Issue #62 – Domain Differential Adaptation for Neural MT

NMT 62 Domain Differential Adaptation for Neural MT

Issue #62 – Domain Differential Adaptation for Neural MT

Author: Raj Patel, Machine Translation Scientist @ Iconic

Neural MT models are data hungry and domain sensitive, and it is nearly impossible to obtain a good amount ( >1M segments) of training data for every domain we are interested in. One common strategy is to align the statistics of the source and target domain, but the drawback of this approach is that the statistics of the different domains are inherently divergent and smoothing over these does not always ensure optimal performance. In this post we’ll discuss the Domain Differential Adaptation (DDA) proposed by Dou et al. (2019), where instead of smoothing over the differences we embrace them.

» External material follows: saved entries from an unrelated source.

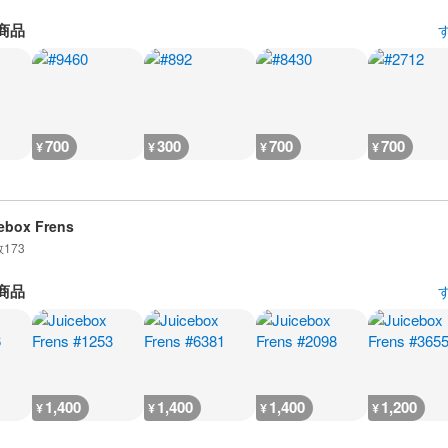
商品
700
300
700
700
¥
¥
¥
¥
ebox Frens
数
173
商品
1,400
1,400
1,400
1,200
¥
¥
¥
¥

Domain Differential Adaptation

In the DDA method, we capture the domain difference by two Language Models (LM)s, trained on in-domain (LM-in) and out-of-domain (LM-out) monolingual data respectively. Then we adapt the NMT model trained on out-of-domain data (NMT-out) producing a system as approximate to the NMT model trained on in-domain parallel data (NMT-in) without using any in-domain parallel data. In the paper, the authors proposed two approaches under the overall umbrella of the DDA framework:

  • Shallow Adaptation: Given LM-in, LM-out, and NMT-out, in shallow adaptation (DDA-Shallow), we combine the three models at the decoding step. Specifically, at each decoding time step t, the probability of the next generated word NMT 62 Y small t notation , is obtained by an interpolation of log-probabilities from LM-in, LM-out into NMT-out. Intuitively, we encourage the model to generate more words in the target domain as well as reduce the probability of generating words in the source domain.
  • Deep Adaptation: This method enables the model to learn to predict using the hidden states of the LM-in, LM-out, and NMT-out. The parameters of LMs are frozen and we train only the fusion strategy and NMT parameters.  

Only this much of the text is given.